Data listing

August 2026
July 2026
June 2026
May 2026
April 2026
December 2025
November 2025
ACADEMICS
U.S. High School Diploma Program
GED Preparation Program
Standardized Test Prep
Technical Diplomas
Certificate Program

Problem description
Your answer should be every line from the material above in which the word "Program" appears.

Task answer
U.S. High School Diploma Program
GED Preparation Program
Certificate Program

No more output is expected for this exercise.